Jesus não conviveu ao lado de gente certinha demais. Ao contrário, o Nazareno evitava e criticava quem pretendia cumprir todas as demandas da lei judaica. Ele chamou austeros sacerdotes de sepulcros caiados; tratou mestres como cegos guiando outros cegos. Os evangelistas do templo conseguiam convertidos, mas Jesus afirmava que eles apenas os condenavam a um inferno duplo. O filho do homem, gostava da companhia dos pecadores. Ele se sentia bem perto dos que assumiam a condição humana. Quando alistou apóstolos não se importou com suas inadequações. Pedro era tempestivo; Tomé, hesitante; João, vingativo; Filipe, lento em compreender; Judas, ladrão. Acostumado com os costumes da sinagoga e com o linguajar dos doutores da Lei, ele não buscou discípulos nesses círculos.
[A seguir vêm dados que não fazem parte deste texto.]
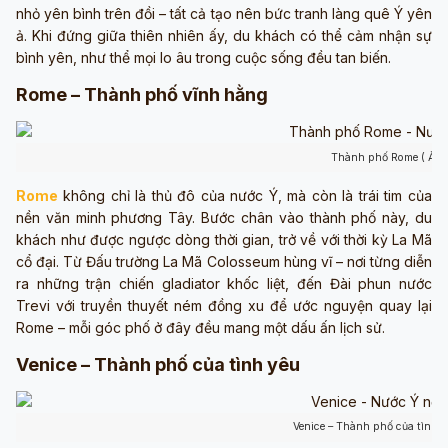
nhỏ yên bình trên đồi – tất cả tạo nên bức tranh làng quê Ý yên
ả. Khi đứng giữa thiên nhiên ấy, du khách có thể cảm nhận sự
bình yên, như thể mọi lo âu trong cuộc sống đều tan biến.
Rome – Thành phố vĩnh hằng
Thành phố Rome ( Ảnh
Rome
không chỉ là thủ đô của nước Ý, mà còn là trái tim của
nền văn minh phương Tây. Bước chân vào thành phố này, du
khách như được ngược dòng thời gian, trở về với thời kỳ La Mã
cổ đại. Từ Đấu trường La Mã Colosseum hùng vĩ – nơi từng diễn
ra những trận chiến gladiator khốc liệt, đến Đài phun nước
Trevi với truyền thuyết ném đồng xu để ước nguyện quay lại
Rome – mỗi góc phố ở đây đều mang một dấu ấn lịch sử.
Venice – Thành phố của tình yêu
Venice – Thành phố của tình 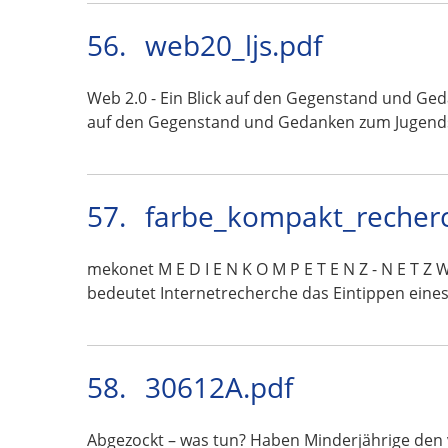
56.
web20_ljs.pdf
Web 2.0 - Ein Blick auf den Gegenstand und Ge
auf den Gegenstand und Gedanken zum Jugend
57.
farbe_kompakt_recher
mekonet M E D I E N K O M P E T E N Z - N E 
bedeutet Internetrecherche das Eintippen eine
58.
30612A.pdf
Abgezockt – was tun? Haben Minderjährige den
Jesus aceitou que uma mulher de reputação duvidosa derramasse perfume sobre sua cabeça. Elogiou a fé de um centurião romano, adorador de ídolos. Não deixou que apedrejassem uma adúltera. Mostrou-se surpreso com a determinação de uma mãe cananéia. Nos estertores da morte, prometeu o paraíso a um ladrão. Não mediu esforços ou palavras para enaltecer os diferentes.
Santidade nunca significou para ele a simples obediência de normas. Jesus não tratava um ato igual a uma intenção. Adultério não se restringe ao coito; ele questionava os valores que antecediam o sexo e que podiam ou não desembocar em traição.
O ódio residual, que dá ânsia de matar, é mais grave do que o próprio homicídio. Para Jesus, pecado e santidade participam nas dimensões mais profundas da interioridade humana. Caráter tem a ver com valores escondidos nos porões da alma. Integridade depende de como o ser se estrutura às escondidas.
Para Jesus, santidade e integridade se confundem. Aceitar-se sem panacéias e, sem eufemismo, ser inteiro, eis a receita da perfeição. Sombra, falta, inadequação, defeito, luz e bondade precisam ser encarados sem medo.
Deus não requer vidas perfeitinhas. Ele deve saber que a estrutura humana vem do pó. Deus não exige correção absoluta. Para isso, ele teria que converter mulheres e homens em anjos.
Os que vivem a varrer as faltas para debaixo dos tapetes eclesiásticos não têm parte no reino de Deus. As prostitutas, que aprenderam a lidar com suas faltas e defeitos, precedem os sacerdotes bem compostos. O samaritano, que traduziu sua humanidade em gesto de solidariedade, virou o herói da parábola. O tempestivo Pedro recebeu as chaves do Reino de Deus. A mulher, outrora possessa de sete demônios, anunciou a alvissareira notícia da ressurreição.
A lei serviu para mostrar que legalismo não desemboca em humanidade. Integridade equivale ao constante exercício de confrontar as luzes e as sombras que estruturam a alma. Me afasto do moralismo religioso para amadurecer na ética. Fujo do legalismo para recuperar os muitos anos em que corri em círculos. Repenso a espiritualidade porque desejo aprender a viver.